Case Study

Accounting Manager, Prep School

The accounting manager for a small prep school explains that a few years ago the school changed its head of school and the new one persuaded the board to divest the school of all equities. This left the accounting manager with the task of managing larger amounts of cash than the school was typically used to. The school found itself accumulating cash and didn’t know how to handle it. It did not want to work with multiple banks.

The school had a close working relationship with its banker.

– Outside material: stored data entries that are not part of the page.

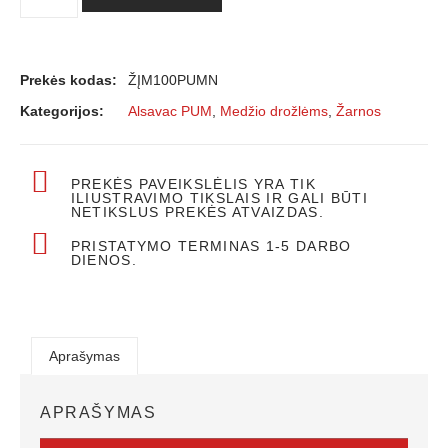
Prekės kodas:
ŽĮM100PUMN
Kategorijos:
Alsavac PUM
,
Medžio drožlėms
,
Žarnos
PREKĖS PAVEIKSLĖLIS YRA TIK
ILIUSTRAVIMO TIKSLAIS IR GALI BŪTI
NETIKSLUS PREKĖS ATVAIZDAS.
PRISTATYMO TERMINAS 1-5 DARBO
DIENOS.
Aprašymas
APRAŠYMAS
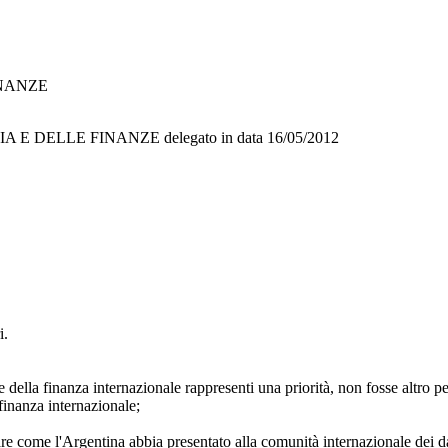
INANZE
A E DELLE FINANZE
delegato in data
16/05/2012
i.
della finanza internazionale rappresenti una priorità, non fosse altro per
finanza internazionale;
mare come l'Argentina abbia presentato alla comunità internazionale dei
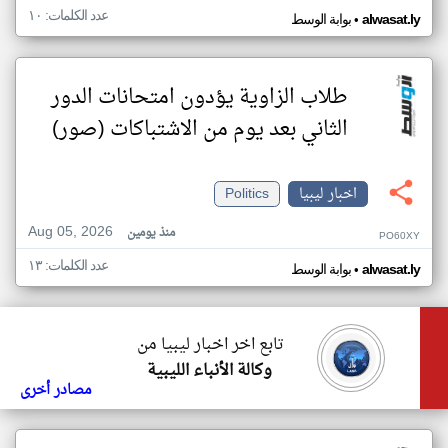
عدد الكلمات: ١٠
•
alwasat.ly
بوابة الوسط
طلاب الزاوية يؤدون امتحانات الدور
الثاني بعد يوم من الاشتباكات (صور)
اخبار ليبيا
Politics
Aug 05, 2026
منذ يومين
PO60XY
عدد الكلمات: ١٣
•
alwasat.ly
بوابة الوسط
تابع اخر اخبار ليبيا من
وكالة الأنباء الليبية
مصادر أخرى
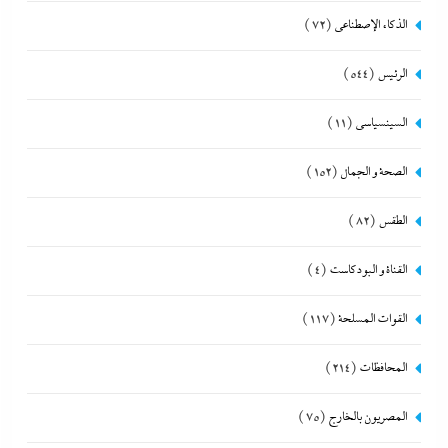
الذكاء الإصطناعي
(72)
الرئيس
(544)
السينسياسي
(11)
الصحة و الجمال
(152)
الطقس
(82)
القناة و البودكاست
(4)
القوات المسلحة
(117)
المحافظات
(214)
المصريون بالخارج
(75)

A year and half ago, the banker introduced the school to CDARS® and ICS®, and the solutions brought great relief to the accounting manager.

The school signed up for both CDARS and ICS. The school uses ICS to manage its cash across the year that starts with tuition payments and must be disbursed throughout the school year. It then rolls any surplus it has at the end of the year into CDARS.

The accounting manager called the decision a “slam dunk” the manager and the head of school understood and adopted the idea almost immediately.


I love it [ICS]. It tells me where our money is. We keep a minimum $150k in checking. After $200K, it moves the cash around seamlessly. I could not be happier with how the sweep works. Keeps us liquid and protected,and interest bearing, the best of both worlds. And the [ICS and CDARS] statements—reconciling is so easy QuickBooks syncs with our bank, so it shows up in QuickBooks and clearly shows interest earned and posts.